Painless Economics

Murray Rothbard’s writing always displayed the clarity of a first-rate mind, but it is listening to him teach that reveals the humor, the wit, the sheer fun of experiencing his genius.

Murray N. Rothbard: Economics 101 collects onto one MP3CD (advanced CD players and personal computers) ten hours of lectures and speeches from the early 1970s to the early 1990s. The price is $40.

He is speaking in a small classroom setting, explaining economics from the ground up, and systematically in the manner of a classic 101 course on the topic – but with a revolutionary approach. Free-wheeling, generously peppered with anecdotes, packed with humor (and the man’s own infectious laughter), Murray Rothbard’s lectures on free-market economics range from the most basic foundation of supply and demand to the complexities of fractional reserve banking and the business cycle.

Along the way, you will learn what money is and what it is not, where interest and profit come from and what role they play in the conservation of natural resources, what determines labor wages, what happens when wages are set artificially through the intervention of the state, and what role labor unions play in the welfare of those inside and outside the union.

The first seven lectures have been organized so that each one builds on the others, culminating in a two-hour explanation of banking.

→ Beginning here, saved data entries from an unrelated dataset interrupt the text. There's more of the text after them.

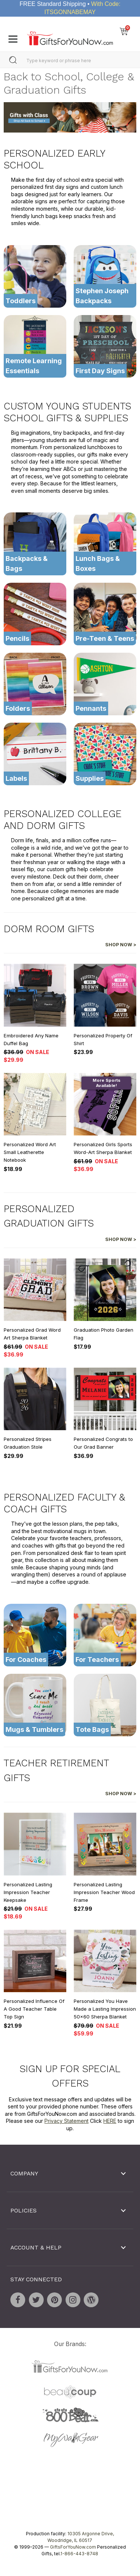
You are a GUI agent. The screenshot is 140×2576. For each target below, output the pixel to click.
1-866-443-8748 (79, 2553)
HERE (109, 2121)
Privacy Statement (66, 2121)
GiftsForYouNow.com (73, 2547)
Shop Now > (120, 945)
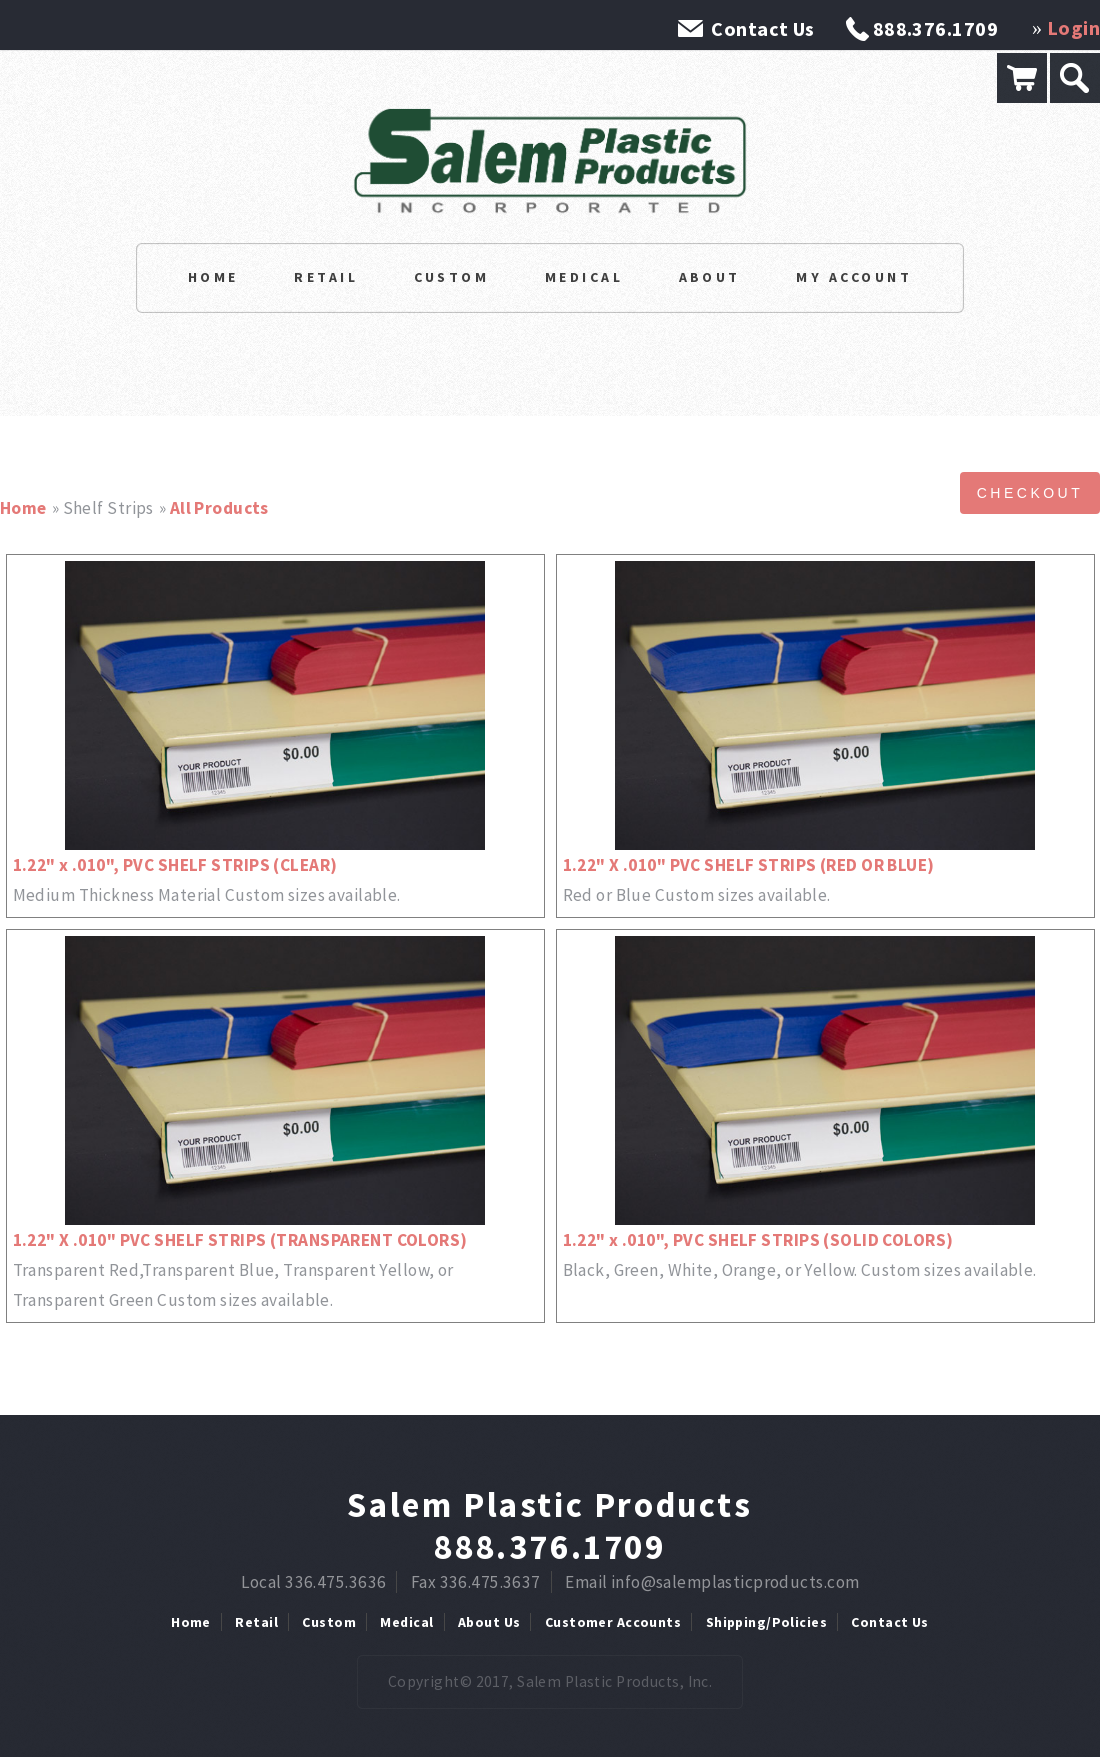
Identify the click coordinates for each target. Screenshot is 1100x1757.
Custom (452, 277)
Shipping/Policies (766, 1622)
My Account (854, 277)
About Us (489, 1622)
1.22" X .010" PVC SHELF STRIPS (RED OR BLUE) (749, 865)
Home (213, 277)
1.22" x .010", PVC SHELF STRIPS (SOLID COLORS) (758, 1240)
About (710, 277)
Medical (584, 277)
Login (1073, 27)
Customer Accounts (613, 1622)
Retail (326, 277)
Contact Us (762, 28)
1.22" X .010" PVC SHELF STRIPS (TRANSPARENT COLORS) (240, 1240)
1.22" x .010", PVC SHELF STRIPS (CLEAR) (175, 865)
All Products (219, 508)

Lecture eight is a whirlwind summary of Misesian economics – “Mises in One Lesson” – and the last track of the disc is an inspiring speech, given shortly after the fall of the Soviet Union, on the future of Austrian economics.

After listening to these ten hours of audio, you will know more real economics than most econ majors.

Murray N. Rothbard (1926–1995) was the author of Man, Economy, and State, Conceived in Liberty, What Has Government Done to Our Money, For a New Liberty, The Case Against the Fed, and many other books and articles. He was also the editor – with Lew Rockwell – of The Rothbard-Rockwell Report.